**Source information**.
════════

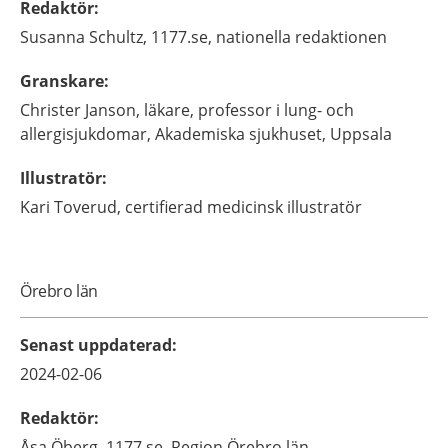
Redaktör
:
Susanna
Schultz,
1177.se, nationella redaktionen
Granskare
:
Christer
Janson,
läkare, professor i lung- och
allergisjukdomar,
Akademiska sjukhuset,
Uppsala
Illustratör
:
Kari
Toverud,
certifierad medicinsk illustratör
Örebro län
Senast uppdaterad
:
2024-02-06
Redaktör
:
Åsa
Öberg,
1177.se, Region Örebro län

════════

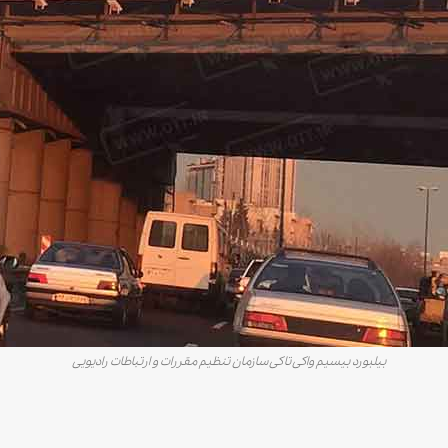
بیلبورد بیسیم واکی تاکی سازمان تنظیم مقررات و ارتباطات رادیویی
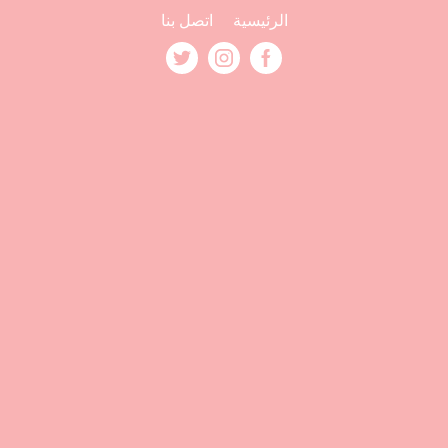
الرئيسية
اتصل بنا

════════

**To do**. Only the number should be given: how many lines in the data contain the string "Örebro".

**Written response**. 2